RECORD SET:

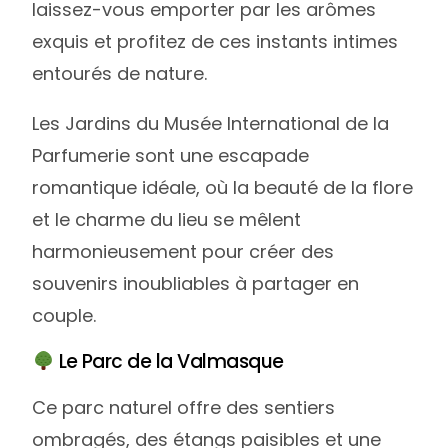
laissez-vous emporter par les arômes
exquis et profitez de ces instants intimes
entourés de nature.
Les Jardins du Musée International de la
Parfumerie sont une escapade
romantique idéale, où la beauté de la flore
et le charme du lieu se mêlent
harmonieusement pour créer des
souvenirs inoubliables à partager en
couple.
Le Parc de la Valmasque
Ce parc naturel offre des sentiers
ombragés, des étangs paisibles et une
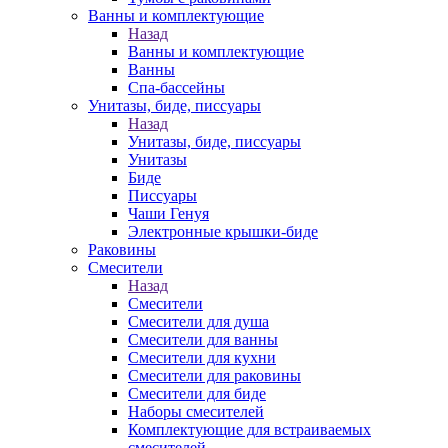
Ванны и комплектующие
Назад
Ванны и комплектующие
Ванны
Спа-бассейны
Унитазы, биде, писсуары
Назад
Унитазы, биде, писсуары
Унитазы
Биде
Писсуары
Чаши Генуя
Электронные крышки-биде
Раковины
Смесители
Назад
Смесители
Смесители для душа
Смесители для ванны
Смесители для кухни
Смесители для раковины
Смесители для биде
Наборы смесителей
Комплектующие для встраиваемых
смесителей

WHAT YOU WILL DO:
Working down from the line with "romantique idéale, où la beauté de la flore", copy each line exactly until the last line of the entries, which is also included. Omit the pictures.

EXERCISE RESPONSE:
romantique idéale, où la beauté de la flore
et le charme du lieu se mêlent
harmonieusement pour créer des
souvenirs inoubliables à partager en
couple.
Le Parc de la Valmasque
Ce parc naturel offre des sentiers
ombragés, des étangs paisibles et une
Ванны и комплектующие
Назад
Ванны и комплектующие
Ванны
Спа-бассейны
Унитазы, биде, писсуары
Назад
Унитазы, биде, писсуары
Унитазы
Биде
Писсуары
Чаши Генуя
Электронные крышки-биде
Раковины
Смесители
Назад
Смесители
Смесители для душа
Смесители для ванны
Смесители для кухни
Смесители для раковины
Смесители для биде
Наборы смесителей
Комплектующие для встраиваемых
смесителей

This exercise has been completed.